惑星協会に寄せられた寄付金により、カールはハーバード大学が行なう大SETI計画、BETAプロジェクトを支援した。資金の獲得や支援活動を通して、彼は15年間このプロジェクトを支えた。惑星協会によるハーバード・プロジェクトの支援は、現在アルゼンチンで稼働しているMETE-11につながり、そしてプエルトリコのアレシボ(Arecibo)電波望遠鏡によるSERENDIPプロジェクトに結びついた。カールはSETI活動の鍵となる多くのアイディアや理論を開発して、SETI計画の意義の量的分析をした数少ない科学者の一人である。

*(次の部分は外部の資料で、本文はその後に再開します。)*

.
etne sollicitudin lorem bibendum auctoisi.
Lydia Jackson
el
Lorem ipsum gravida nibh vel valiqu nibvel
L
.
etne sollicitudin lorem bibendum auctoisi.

今まで述べたことは、カールが出版した著作をもとに彼の科学的業績の要約に過ぎない。彼の著作目録だけでは決して分からない、膨大な影響を及ぼしてのである。カールは、同僚、一般大衆、官庁の役人達の間に科学への情熱を生ぜしめた。そしてこれはよく知られている。しかし、彼が出席した科学会議で披瀝されたカールの学殖は、その出席者の間でしか知られていない。大小様々な科学会議で、カールが登場すると、突然、会場は感動的な静けさで満ち満ちたものである。議論のレベルが高まり、 そして何か本当にすばらしい洞察を、カール・セーガンから期待できることを参加者が知っていたからである。36年以上、カールは彼独特のスタイルで、科学文化の高揚に貢献した。それは、公的にも私的にも、カール故の重要で忘れ難い貢献であった。

筆者は、カリフォルニア大学サンタクルズ校の天文学と天文物理学教授である。SETIを科学的に確立するのに役立った地球外の知的生命の存在の可能性に関する多数の論文を発表し、科学としてのSETIの確立に貢献した。惑星協会の審議委員としても活躍している。